# troubleshooting Paslode IM250(16g finish)



## dale rex (Jun 10, 2012)

Its getting old........but I still think there's hope for it. It fires intermittently. Getting frustrated with it, so I cleaned it and oiled it. Got new fuel cell in it. Shoots 3 nails then nothing, etc. When I push the nose down I can hear the electronics running inside and smell the gas. When I pull the trigger without pushing the nose down the fan runs. Seems like everything is functioning electronically, but still only intermittent firing.. I have it apart again and noticed a little black button that makes contact with cylinder when the nose is depressed(I think its called the head switch).
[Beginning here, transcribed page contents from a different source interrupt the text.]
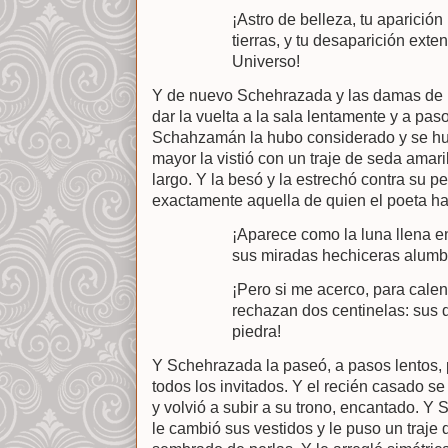
¡Astro de belleza, tu aparición 
tierras, y tu desaparición exten
Universo!
Y de nuevo Schehrazada y las damas de 
dar la vuelta a la sala lentamente y a pa
Schahzamán la hubo considerado y se hu
mayor la vistió con un traje de seda amari
largo. Y la besó y la estrechó contra su 
exactamente aquella de quien el poeta ha
¡Aparece como la luna llena en
sus miradas hechiceras alumb
¡Pero si me acerco, para calen
rechazan dos centinelas: sus 
piedra!
Y Schehrazada la paseó, a pasos lentos, 
todos los invitados. Y el recién casado s
y volvió a subir a su trono, encantado. Y
le cambió sus vestidos y le puso un traje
Could this b the culprit? Not sure how much its going to cost to get it professionally serviced or if its worth it the age it is. Any ideas?


----------



## Warren (Feb 19, 2005)

dale rex said:


> Its getting old........but I still think there's hope for it. It fires intermittently. Getting frustrated with it, so I cleaned it and oiled it. Got new fuel cell in it. Shoots 3 nails then nothing, etc. When I push the nose down I can hear the electronics running inside and smell the gas. When I pull the trigger without pushing the nose down the fan runs. Seems like everything is functioning electronically, but still only intermittent firing.. I have it apart again and noticed a little black button that makes contact with cylinder when the nose is depressed(I think its called the head switch). Could this b the culprit? Not sure how much its going to cost to get it professionally serviced or if its worth it the age it is. Any ideas?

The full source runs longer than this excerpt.